## Abstract

A Century after Cournot von Stackelberg proposed a modification of the model. He suggested that any duopolist may learn the competitor’s Cournot reaction function, and so search for a better solution as a “leader”. This, of course, works provided the other, the “follower”, actually adheres to the proper reaction function. In this way two feasible leader/follower pairs can be formed. Both can also attempt leadership, in which case there would be economic warfare, from which presumably the firm with better financial backing might come out as winner. It was proved that Stackelberg equilibrium always is more profitable for the leader than Cournot equilibrium. Stackelberg never thought in dynamic terms—he could, for instance, have considered a variable supply policy over time to check if it might render a higher profit than a constant supply ∩ over time, but he did not. If we want to combine the static Stackelberg case with the dynamic Cournot process, things become really interesting. There may even seem to be a contradiction buried here. Stackelberg equilibrium is more profitable, no question about that, but, even the successful Stackelberg leader will ripe a higher temporary profit from jumping to Cournot action.
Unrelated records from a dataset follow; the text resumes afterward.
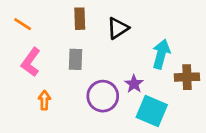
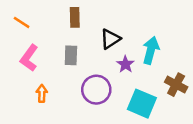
black triangle: (118, 28) -> (110, 39), moved
brown cross: (187, 77) -> (176, 85), moved, turned 30
purple star: (134, 84) -> (125, 64), moved

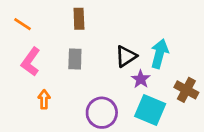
black triangle: (110, 39) -> (126, 56), moved
purple star: (125, 64) -> (141, 79), moved
purple circle: (96, 90) -> (102, 113), moved

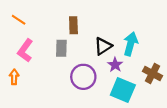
brown rectangle: (79, 19) -> (73, 25), moved
orange arrow: (44, 99) -> (14, 77), moved
purple circle: (102, 113) -> (83, 77), moved

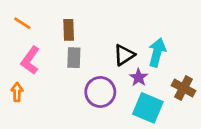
brown rectangle: (73, 25) -> (69, 30), moved

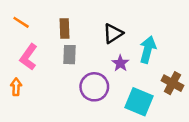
black triangle: (124, 55) -> (113, 33), moved
purple star: (139, 77) -> (120, 63), moved

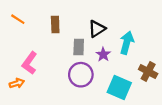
gray rectangle: (69, 55) -> (79, 47), moved
pink L-shape: (29, 57) -> (30, 63), moved
orange arrow: (16, 87) -> (17, 83), moved, turned 72

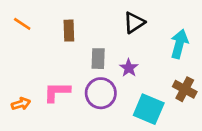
black triangle: (97, 29) -> (134, 23), moved
cyan arrow: (127, 43) -> (179, 44), moved
pink L-shape: (30, 63) -> (57, 92), moved, turned 55

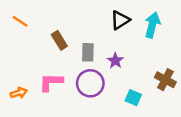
brown rectangle: (69, 31) -> (59, 40), moved, turned -30
cyan arrow: (179, 44) -> (152, 25), moved
cyan square: (149, 109) -> (133, 98), size x0.6

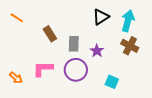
brown cross: (165, 80) -> (130, 46), moved
orange arrow: (19, 93) -> (16, 78), turned 56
This is so because the Cournot action was defined as the best move in any situation. However, this will not last for long—if the Cournot process is stable, then the orbit will approach Cournot equilibrium—and that is worse than Stackelberg leadership. So the stage is set for designing a rule for switching between Cournot and Stackelberg actions, which seems not to have been attempted before. The natural format is to let the competitors switch to Stackelberg leadership whenever the resulting profit is higher than, not the expected profit from Cournot action, because it never is, but, say, exceeds a fraction, say 50 or 75% of it. Incorporating such a rule of switching results in interesting scenarios, including both duopolists choosing Stackelberg leadership or both using Cournot best reply. The dynamics shows different periodic scenarios, multiplicity of attractors, and bifurcations. Some results are really unexpected, for instance that it may be more profitable than any other action to be a follower if the other becomes a leader, which, of course is not a choice under the follower’s control.